Certifying the cause of an epidemic is not easy, as we demonstrated in 2020 with the Covid pandemic, which killed more than seven million people. A team of three decades of scientific advisers to the World Health Organization (WHO) presented its report on June 27 on the possible origins of the coronavirus, without reaching any definitive conclusion due to the opacity of the Chinese dictatorship. “As things stand, we should not rule out any hypothesis, including zoonotic jump (from animals to humans) or escape from the laboratory,” said Ethiopian biologist Tedros Adhanom Ghebreyesus, WHO director-general. “We continue to call on China and any other country with information on the origins of Covid to share it openly, in order to protect the world from future pandemics,” he said.

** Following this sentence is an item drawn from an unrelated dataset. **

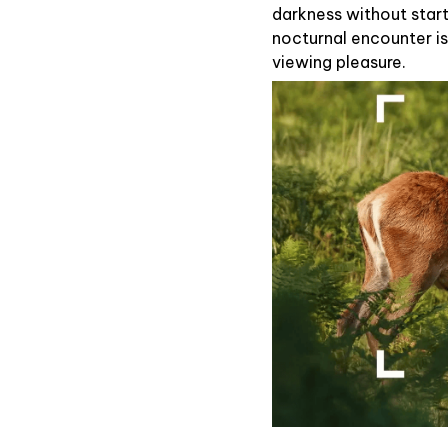
darkness without startl
nocturnal encounter is
viewing pleasure.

The head of the CReSA biocontainment unit, virologist Xavier Abad, issued a warning on his social networks on November 14. “Accidents in laboratories or in facilities that manage existing pathogens,” he warned, regarding bacteria escaping air. Tweezer from a vaccine factory in Lanzhou (China), which caused more than 10,000 cases of brucellosis among nearby residents in 2019. A little more than 10 days after this alert from Abad, the first infected wild boar appeared a few meters from the laboratory where the virus was tested. The work of forestry scientists, soldiers, police and other officials has succeeded in producing, for the moment, soils affecting 29 wild boars in the original intervention area, without moving on to pig farms.
China lost almost 1% of its gross domestic product following an epidemic in 2018: around 100 billion euros, according to a calculation by economists at Wuhan University. Confirmation of a CReSA virus escape would lead to demands for compensation worth millions of dollars from the Spanish pork sector, which exports around 9 billion euros each year.